More | See website for more info on moving sideways to siblings, moving up the tree to parents, filtering, the `.find()` function, and much more.

---

**EXAMPLES**

In [13]:
import requests
import bs4

**From URL**

In [14]:
# Create a requests object
ro = requests.get('http://www.dr-chuck.com/page1.htm', timeout = 1)
ro.raise_for_status()

# We could use .text or .content attributes here.  Both work.
soup = bs4.BeautifulSoup(ro.content, "html.parser")
print(type(soup))

<class 'bs4.BeautifulSoup'>


**From File Object/Handle**

In [15]:
with open('input/html_example.html', 'rt') as file_handle:
    soup = bs4.BeautifulSoup(file_handle, "html.parser")
    print(type(soup))

<class 'bs4.BeautifulSoup'>


**BeautifulSoup Object**
- Notice how the original is missing end tags for `<html>` and `<body>`
- This was parsed and the BeautifulSoup object created.  The BeautifulSoup object now contains closing tags.

In [16]:
s_html = """
<html><head><title>The Dormouse's story</title></head>
<body>
<p class="title"><b>The Dormouse's story</b></p>

<p class="story">Once upon a time there were three little sisters; and their names were
<a href="http://example.com/elsie" class="sister" id="link1">Elsie</a>,
<a href="http://example.com/lacie" class="sister" id="link2">Lacie</a> and
<a href="http://example.com/tillie" class="sister" id="link3">Tillie</a>;
and they lived at the bottom of a well.</p>

<p class="story">...</p>
"""
print(type(soup))
soup = bs4.BeautifulSoup(s_html, "html.parser")  # BeautifulSoup object
print(soup)
print('\n')
print(soup.prettify())

<class 'bs4.BeautifulSoup'>

<html><head><title>The Dormouse's story</title></head>
<body>
<p class="title"><b>The Dormouse's story</b></p>
<p class="story">Once upon a time there were three little sisters; and their names were
<a class="sister" href="http://example.com/elsie" id="link1">Elsie</a>,
<a class="sister" href="http://example.com/lacie" id="link2">Lacie</a> and
<a class="sister" href="http://example.com/tillie" id="link3">Tillie</a>;
and they lived at the bottom of a well.</p>
<p class="story">...</p>
</body></html>


<html>
 <head>
  <title>
   The Dormouse's story
  </title>
 </head>
 <body>
  <p class="title">
   <b>
    The Dormouse's story
   </b>
  </p>
  <p class="story">
   Once upon a time there were three little sisters; and their names were
   <a class="sister" href="http://example.com/elsie" id="link1">
    Elsie
   </a>
   ,
   <a class="sister" href="http://example.com/lacie" id="link2">
    Lacie
   </a>
   and
   <a class="sister" href="http://example.com/til

**Tag Object**

In [17]:
print(type(soup.head))  # Tag object
print((soup.head))  # Tags are branches that include all descendants
print('\n')
print(soup.head.prettify())

<class 'bs4.element.Tag'>
<head><title>The Dormouse's story</title></head>


<head>
 <title>
  The Dormouse's story
 </title>
</head>



**`.contents`**

In [18]:
print(type(soup.head.contents))
print(soup.head.contents)

<class 'list'>
[<title>The Dormouse's story</title>]


**`.descendants`**

In [19]:
gen_descendants = soup.head.descendants
print(type(gen_descendants))
for child in gen_descendants:  # Iterable.
    print(child)

<class 'generator'>
<title>The Dormouse's story</title>
The Dormouse's story


In [20]:
gen_descendants = soup.head.descendants
print(list(gen_descendants))  # Turned into normal list

[<title>The Dormouse's story</title>, "The Dormouse's story"]
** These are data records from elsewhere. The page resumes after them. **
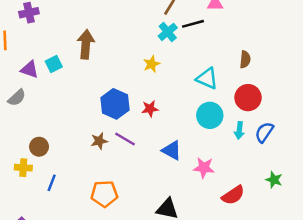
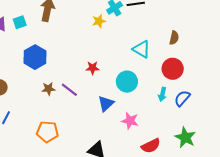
yellow star: (152, 64) -> (99, 21), moved
blue hexagon: (115, 104) -> (35, 57), moved
cyan circle: (210, 115) -> (127, 82), moved
blue triangle: (172, 150) -> (106, 104), turned 42
green star: (274, 180) -> (185, 137), size x1.5

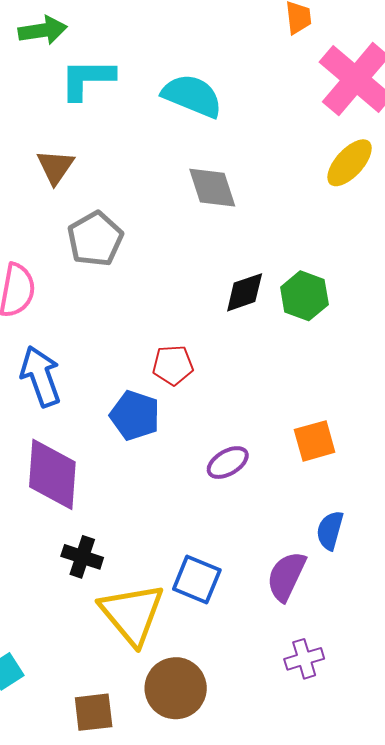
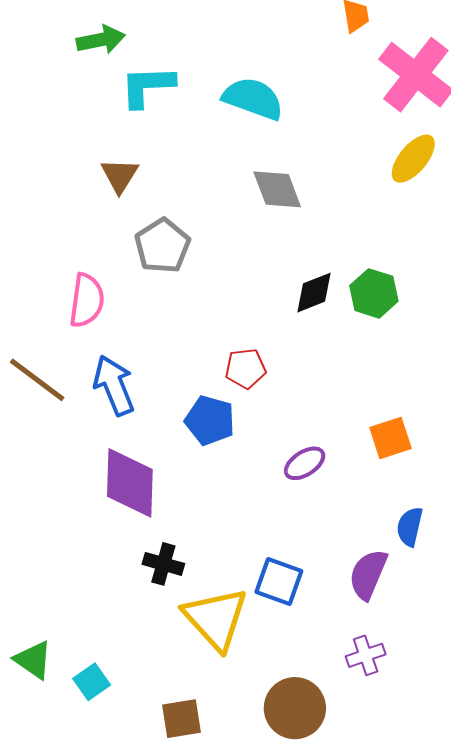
purple cross: (304, 659) -> (366, 655), moved
brown circle: (176, 688) -> (295, 708), moved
**NavigableString Object**

In [21]:
tag = soup.title  # Tag object
nav_string = tag.string  # NavigableString object
print(type(nav_string))
print(nav_string)
s_nav_string = str(nav_string)  # Convert to Python string

<class 'bs4.element.NavigableString'>
The Dormouse's story


**`.find_all()`**

In [22]:
found = soup.find_all("a")
print(type(found))
for tag in found:
    print(tag)

<class 'bs4.element.ResultSet'>
<a class="sister" href="http://example.com/elsie" id="link1">Elsie</a>
<a class="sister" href="http://example.com/lacie" id="link2">Lacie</a>
<a class="sister" href="http://example.com/tillie" id="link3">Tillie</a>


---

## Parsing XML
- Data from HTTP GET requests may also be formatted with XML
- **XML**--Extensible Markup Language.  "Wire format". The "wire is the internet.  Whatever the original data format, it can be converted to XML (called serialize) sent across the internet (the "wire"), and then be converted (de-serialize) into any other format.
- Both XML and HTML come from the SGML family of languages. Because of this, both use tags, elements, and trees. Though they both provide a standardized format for storing data, the uses are quite different.
- HTML changes how data is displayed so humans can view it. HTML makes data easy for humans to read. XML stores data so that any program on any computer can send data to any other program on any other computer. XML makes data easy for machines to read. Also, HTML tags are predefined. XML tags are not predefined. This means that two programs must agree on the meaning of the XML tags being used.
- XML trees share tree structure with HTML as seen in the image below:

![](images/XML_tree.png)

- The image below is similar to the one above, but shows attributes when the are included for an element:

![](images/XML_tree_attributes.gif)

- To GET XML data we would send a GET request to a web server that we know outputs XML with a desired element tree structure.  After receiving it we would read in the data and parse it.
- We can parse XML data with a module in the Python Standard Library called `xml`

Code | Use
--- | ---
`xml.etree.ElementTree` | Module.  Conventionally, `import xml.etree.ElementTree as ET`.
`ET.parse()` | Returns element tree object.  Parameter is file name.
`ET.fromstring()` | Returns element tree object.  Parameter is string of text that is structured as an element tree.
`.findall()` | Element tree object method.  Returns elements with a specified tag that are direct children of current element.  Parameter is tag to search for.
`.find()` | Element tree object method.  Returns *first* child with a specified tag.  Parameter is tag to search for.
`.find().text` | Returns the text content from the specified element tag name
`.find().get` | Returns the attribute value from the specified element tag name and attribute name

---

**EXAMPLES**

In [23]:
import xml.etree.ElementTree as ET  # Use alias as this is long

In [24]:
# The data would normally be gotten from an HTTP GET request, but here, we'll just provide it as a string
s_data = """
<person>
    <name>The Black Knight</name>
    <phone type="intl">
    +1 734 303 4456
    </phone>
    <email hide="yes"/>
</person>
""" # Having triple quotes on separate lines makes code look cleaner, but does create a new line at the top and bottom

tree_object = ET.fromstring(s_data)  # Creates an element tree object 
print(type(tree_object))

# Goes down tree and finds name tag
print(tree_object.find('name'))

# Goes down tree and finds name tag.  Returns just the text content of element.
print(tree_object.find('name').text) 

# Goes down tree and finds email tag.  Returns value associated with hide attribute.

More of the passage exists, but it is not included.